Items from a data source:
=== Section Start ===

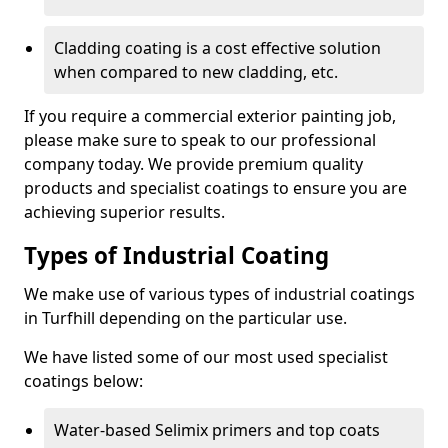
Cladding coating is a cost effective solution
when compared to new cladding, etc.
If you require a commercial exterior painting job,
please make sure to speak to our professional
company today. We provide premium quality
products and specialist coatings to ensure you are
achieving superior results.
Types of Industrial Coating
We make use of various types of industrial coatings
in Turfhill depending on the particular use.
We have listed some of our most used specialist
coatings below:
Water-based Selimix primers and top coats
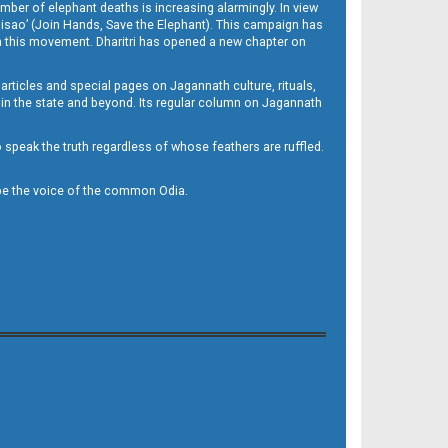
mber of elephant deaths is increasing alarmingly. In view
Misao’ (Join Hands, Save the Elephant). This campaign has
h this movement. Dharitri has opened a new chapter on
 articles and special pages on Jagannath culture, rituals,
 in the state and beyond. Its regular column on Jagannath
to speak the truth regardless of whose feathers are ruffled.
to be the voice of the common Odia.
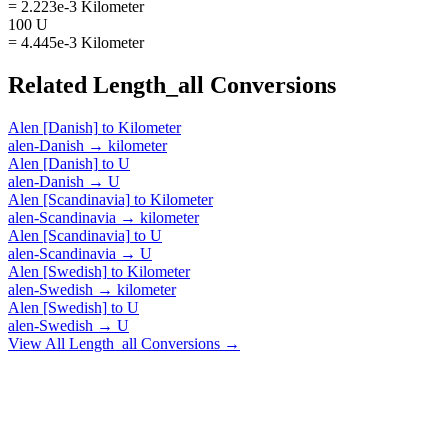
= 2.223e-3 Kilometer
100 U
= 4.445e-3 Kilometer
Related
Length_all
Conversions
Alen [Danish]
to
Kilometer
alen-Danish
→
kilometer
Alen [Danish]
to
U
alen-Danish
→
U
Alen [Scandinavia]
to
Kilometer
alen-Scandinavia
→
kilometer
Alen [Scandinavia]
to
U
alen-Scandinavia
→
U
Alen [Swedish]
to
Kilometer
alen-Swedish
→
kilometer
Alen [Swedish]
to
U
alen-Swedish
→
U
View All
Length_all
Conversions →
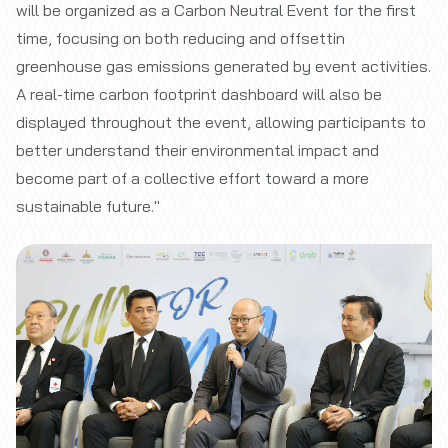
will be organized as a Carbon Neutral Event for the first
time, focusing on both reducing and offsettin
greenhouse gas emissions generated by event activities.
A real-time carbon footprint dashboard will also be
displayed throughout the event, allowing participants to
better understand their environmental impact and
become part of a collective effort toward a more
sustainable future."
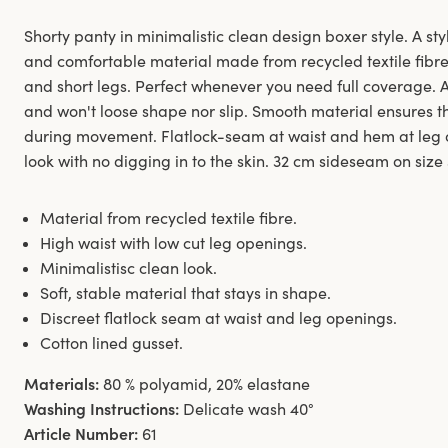
Shorty panty in minimalistic clean design boxer style. A styl
and comfortable material made from recycled textile fibre.
and short legs. Perfect whenever you need full coverage. 
and won't loose shape nor slip. Smooth material ensures th
during movement. Flatlock-seam at waist and hem at leg 
look with no digging in to the skin. 32 cm sideseam on size
Material from recycled textile fibre.
High waist with low cut leg openings.
Minimalistisc clean look.
Soft, stable material that stays in shape.
Discreet flatlock seam at waist and leg openings.
Cotton lined gusset.
Materials:
80 % polyamid, 20% elastane
Washing Instructions:
Delicate wash 40°
Article Number:
61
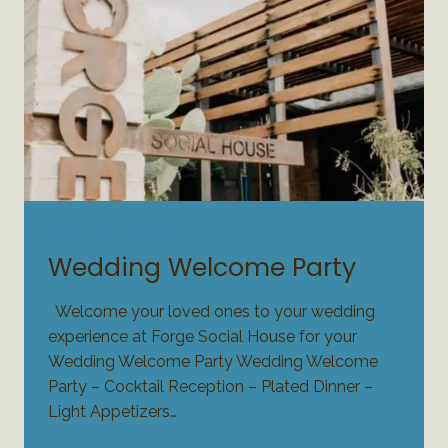
WEDDING PLANNING
Wedding Welcome Party
Welcome your loved ones to your wedding
experience at Forge Social House for your
Wedding Welcome Party Wedding Welcome
Party – Cocktail Reception – Plated Dinner –
Light Appetizers…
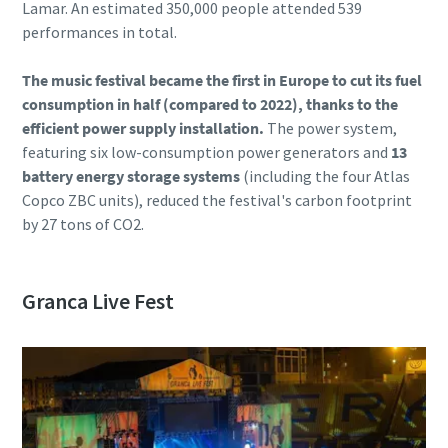
Lamar. An estimated 350,000 people attended 539
performances in total.
The music festival became the first in Europe to cut its fuel
consumption in half (compared to 2022), thanks to the
efficient power supply installation.
The power system,
featuring six low-consumption power generators and
13
battery energy storage systems
(including the four Atlas
Copco ZBC units), reduced the festival's carbon footprint
by 27 tons of CO2.
Granca Live Fest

=== Section End ===

ASSIGNMENT: Each line of the data above must be repeated exactly, images excluded.

TASK ANSWER:
Cladding coating is a cost effective solution
when compared to new cladding, etc.
If you require a commercial exterior painting job,
please make sure to speak to our professional
company today. We provide premium quality
products and specialist coatings to ensure you are
achieving superior results.
Types of Industrial Coating
We make use of various types of industrial coatings
in Turfhill depending on the particular use.
We have listed some of our most used specialist
coatings below:
Water-based Selimix primers and top coats
mber of elephant deaths is increasing alarmingly. In view
Misao’ (Join Hands, Save the Elephant). This campaign has
h this movement. Dharitri has opened a new chapter on
 articles and special pages on Jagannath culture, rituals,
 in the state and beyond. Its regular column on Jagannath
to speak the truth regardless of whose feathers are ruffled.
to be the voice of the common Odia.
= 2.223e-3 Kilometer
100 U
= 4.445e-3 Kilometer
Related
Length_all
Conversions
Alen [Danish]
to
Kilometer
alen-Danish
→
kilometer
Alen [Danish]
to
U
alen-Danish
→
U
Alen [Scandinavia]
to
Kilometer
alen-Scandinavia
→
kilometer
Alen [Scandinavia]
to
U
alen-Scandinavia
→
U
Alen [Swedish]
to
Kilometer
alen-Swedish
→
kilometer
Alen [Swedish]
to
U
alen-Swedish
→
U
View All
Length_all
Conversions →
will be organized as a Carbon Neutral Event for the first
time, focusing on both reducing and offsettin
greenhouse gas emissions generated by event activities.
A real-time carbon footprint dashboard will also be
displayed throughout the event, allowing participants to
better understand their environmental impact and
become part of a collective effort toward a more
sustainable future."
Shorty panty in minimalistic clean design boxer style. A styl
and comfortable material made from recycled textile fibre.
and short legs. Perfect whenever you need full coverage. 
and won't loose shape nor slip. Smooth material ensures th
during movement. Flatlock-seam at waist and hem at leg 
look with no digging in to the skin. 32 cm sideseam on size
Material from recycled textile fibre.
High waist with low cut leg openings.
Minimalistisc clean look.
Soft, stable material that stays in shape.
Discreet flatlock seam at waist and leg openings.
Cotton lined gusset.
Materials:
80 % polyamid, 20% elastane
Washing Instructions:
Delicate wash 40°
Article Number:
61
WEDDING PLANNING
Wedding Welcome Party
Welcome your loved ones to your wedding
experience at Forge Social House for your
Wedding Welcome Party Wedding Welcome
Party – Cocktail Reception – Plated Dinner –
Light Appetizers…
Lamar. An estimated 350,000 people attended 539
performances in total.
The music festival became the first in Europe to cut its fuel
consumption in half (compared to 2022), thanks to the
efficient power supply installation.
The power system,
featuring six low-consumption power generators and
13
battery energy storage systems
(including the four Atlas
Copco ZBC units), reduced the festival's carbon footprint
by 27 tons of CO2.
Granca Live Fest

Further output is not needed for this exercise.